Изменить размер шрифта - +

Капитан осведомился, известно ли хозяину что-нибудь о главаре мятежных туарегов, совершившем дерзкий побег из габесской тюрьмы. Француз ответил, что ничего не слышал о Хаджаре. Нигде в окрестностях Эль-Хаммы он не появлялся. Были все основания полагать, что беглец, обогнув Феджадж, отправился в край алжирских шоттов и нашел убежище у южных племен туарегов. Правда, один из жителей городка, недавно вернувшийся из Таузара, сказал, что там видели Джамму, но куда она потом скрылась — никто не знал. Впрочем, нелишне напомнить читателю, что Джамма рассталась с сыном на берегу Малого Сирта, у марабута, где беглеца и его спутников ждали оседланные лошади, и, возможно, сама не знала, куда они направились.

Девятнадцатого марта, рано утром, взглянув на затянутое легкими облаками небо, предвещавшее не особенно жаркий день, капитан Ардиган дал команду выступить в путь. Позади осталось около тридцати километров — расстояние между Габесом и Хамматом; до Феджаджа оставалось вдвое меньше. Еще день пути, и на ночь отряд остановится в каком-нибудь населенном пункте в окрестностях шотта.

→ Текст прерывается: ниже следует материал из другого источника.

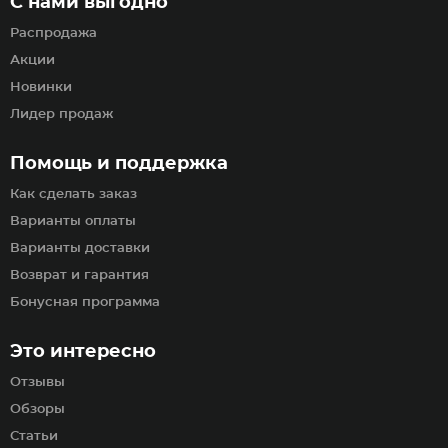
С нами выгодно
Распродажа
Акции
Новинки
Лидер продаж
Помощь и поддержка
Как сделать заказ
Варианты оплаты
Варианты доставки
Возврат и гарантия
Бонусная программа
Это интересно
Отзывы
Обзоры
Статьи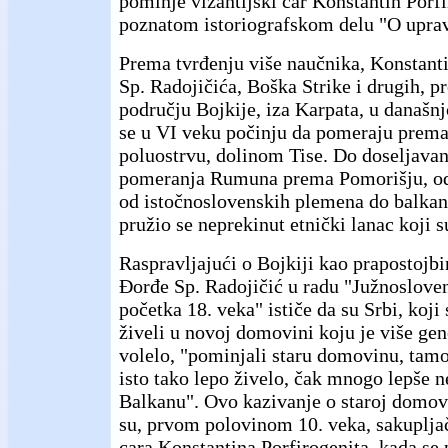
pominje vizantijski car Konstantin Porf
poznatom istoriografskom delu "O uprav
Prema tvrđenju više naučnika, Konstant
Sp. Radojičića, Boška Strike i drugih, pr
području Bojkije, iza Karpata, u današn
se u VI veku počinju da pomeraju pre
poluostrvu, dolinom Tise. Do doseljava
pomeranja Rumuna prema Pomorišju, od
od istočnoslovenskih plemena do balkan
pružio se neprekinut etnički lanac koji su
Raspravljajući o Bojkiji kao prapostojbin
Đorđe Sp. Radojičić u radu "Južnoslove
početka 18. veka" ističe da su Srbi, koji
živeli u novoj domovini koju je više ge
volelo, "pominjali staru domovinu, tamo
isto tako lepo živelo, čak mnogo lepše n
Balkanu". Ovo kazivanje o staroj domovi
su, prvom polovinom 10. veka, sakuplja
cara Konstantina Porfirogenita, kada se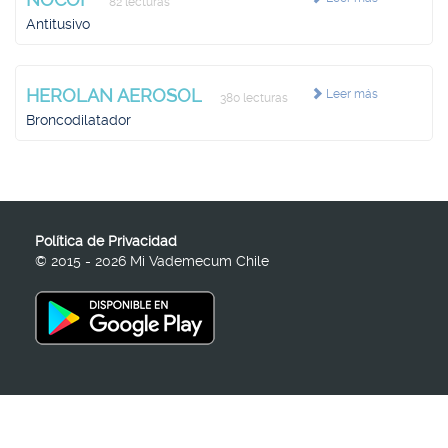
82 lecturas
Antitusivo
HEROLAN AEROSOL
Leer más
380 lecturas
Broncodilatador
Política de Privacidad
© 2015 - 2026 Mi Vademecum Chile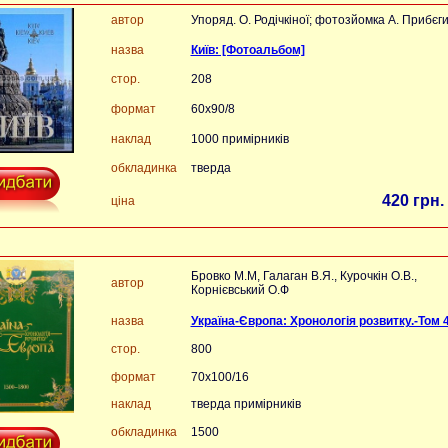
автор
Упоряд. О. Родічкіної; фотозйомка А. Прибєг
назва
Київ: [Фотоальбом]
стор.
208
формат
60х90/8
наклад
1000 примірників
обкладинка
тверда
420 грн.
ціна
Бровко М.М, Галаган В.Я., Курочкін О.В.,
автор
Корнієвський О.Ф
назва
Україна-Європа: Хронологія розвитку.-Том 
стор.
800
формат
70x100/16
наклад
тверда примірників
обкладинка
1500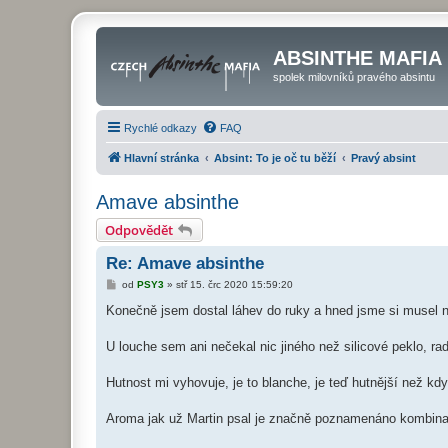
ABSINTHE MAFIA
spolek milovníků pravého absintu
Rychlé odkazy
FAQ
Hlavní stránka
Absint: To je oč tu běží
Pravý absint
Amave absinthe
Odpovědět
Re: Amave absinthe
P
od
PSY3
»
stř 15. črc 2020 15:59:20
ř
í
Konečně jsem dostal láhev do ruky a hned jsme si musel na
s
p
ě
U louche sem ani nečekal nic jiného než silicové peklo, ra
v
e
k
Hutnost mi vyhovuje, je to blanche, je teď hutnější než kd
Aroma jak už Martin psal je značně poznamenáno kombinací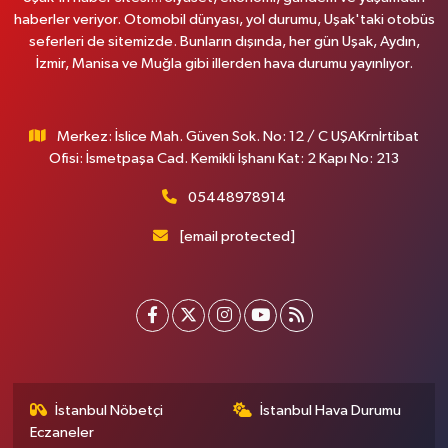
haberler veriyor. Otomobil dünyası, yol durumu, Uşak'taki otobüs
seferleri de sitemizde. Bunların dışında, her gün Uşak, Aydın,
İzmir, Manisa ve Muğla gibi illerden hava durumu yayınlıyor.
Merkez: İslice Mah. Güven Sok. No: 12 / C UŞAKrnİrtibat
Ofisi: İsmetpaşa Cad. Kemikli İşhanı Kat: 2 Kapı No: 213
05448978914
[email protected]
İstanbul Nöbetçi
İstanbul Hava Durumu
Eczaneler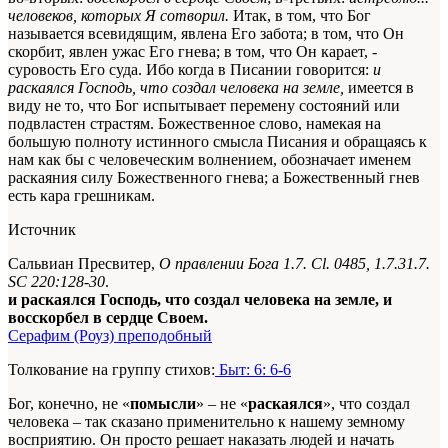
человеков, которых Я сотворил.
Итак, в том, что Бог
называется всевидящим, явлена Его забота; в том, что Он
скорбит, явлен ужас Его гнева; в том, что Он карает, -
суровость Его суда. Ибо когда в Писании говорится:
и
раскаялся Господь, что создал человека на земле,
имеется в
виду не то, что Бог испытывает перемену состояний или
подвластен страстям. Божественное слово, намекая на
большую полноту истинного смысла Писания и обращаясь к
нам как бы с человеческим волнением, обозначает именем
раскаяния силу Божественного гнева; а Божественный гнев
есть кара грешникам.
Источник
Сальвиан Пресвитер,
О правлении Бога 1.7. Cl. 0485, 1.7.31.7.
SC 220:128-30
.
и раскаялся Господь, что создал человека на земле, и
восскорбел в сердце Своем.
Серафим (Роуз) преподобный
Толкование на группу стихов:
Быт: 6: 6-6
Бог, конечно, не «
помысли
» – не «
раскаялся
», что создал
человека – так сказано применительно к нашему земному
восприятию. Он просто решает наказать людей и начать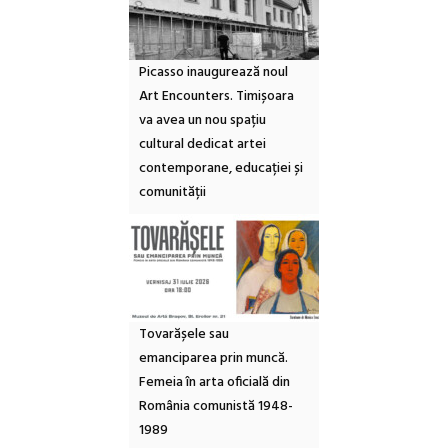
Picasso inaugurează noul
Art Encounters. Timișoara
va avea un nou spațiu
cultural dedicat artei
contemporane, educației și
comunității
Tovarășele sau
emanciparea prin muncă.
Femeia în arta oficială din
România comunistă 1948-
1989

Во время последнего перехода до Эль-Хаммы пришлось несколько удалиться от канала; инженер рассчитывал уже в первой половине дня вернуться к нему в том месте, где он соединялся с шоттом. Впадина Феджадж, длиной сто восемьдесят пять километров, лежала пятнадцатью — двадцатью пятью метрами ниже уровня моря; рытье канала на этом отрезке не представляло больших трудностей.

В последующие дни отряд двигался по весьма ненадежной почве: именно здесь щуп порой полностью уходил в землю; а ведь то же самое могло произойти и с человеком. Эта тунисская себха — самая протяженная из всех. За косой Бу-Абдалла Феджадж и Джерид (не следует путать шотт Джерид с частью пустыни, носящей то же название) образуют одну низменность, которая простирается до западной оконечности Феджаджа. Канал был проложен через эту впадину от деревушки Мтохия, чуть выше Эль-Хаммы, и тянулся почти прямой линией до 153 километра, где сворачивал к югу между Гаузаром и Нефтой, параллельно побережью.

Нет ничего примечательного в пересохших озерах, именуемых шоттами, или себхами. И все же читателю небезынтересно будет узнать, что рассказывал по дороге господин де Шалле об озерах Джерид и Феджадж, не сохранивших ни капли воды даже в самых глубоких расщелинах. Рассказ инженера предназначался капитану Ардигану и лейтенанту Вийету, который, как это часто случалось в последние дни, присоединился к авангарду экспедиции.

— Собственно воды мы не видим: она покрыта крепкой соляной коркой. Надо сказать, это любопытный геологический феномен. Вы заметили, как гулко отдаются шаги наших лошадей?

— Действительно, — ответил лейтенант, — кажется, кора, того и гляди, треснет у них под ногами.

— Надо быть очень осторожными, — добавил капитан Ардиган, — я не устаю повторять это нашим людям. Говорят, случалось, в самых низких местах лошади внезапно погружались в воду по грудь…

— Да, такое бывало, — кивнул инженер, — в частности, когда капитан Рудер исследовал этот шотт. А в хрониках упоминаются случаи, когда затягивало целые караваны…

— Ну и местность! Не море, не озеро, но и не земля в полном смысле слова! — заметил лейтенант Вийет.

— А вот в шоттах Эль-Гарса и Мельгир, в отличие от Джерида, встречаются довольно глубокие впадины, лежащие ниже уровня моря, где вода выходит на поверхность.

— Вот как! — воскликнул капитан Ардиган. — Право, досадно, что шотт Джерид не таков. Достаточно было бы прорыть канал длиной в тридцать километров, чтобы сюда хлынули воды залива — и через пару лет по новому морю уже ходили бы корабли.

— Действительно, жаль, — подтвердил господин де Шалле.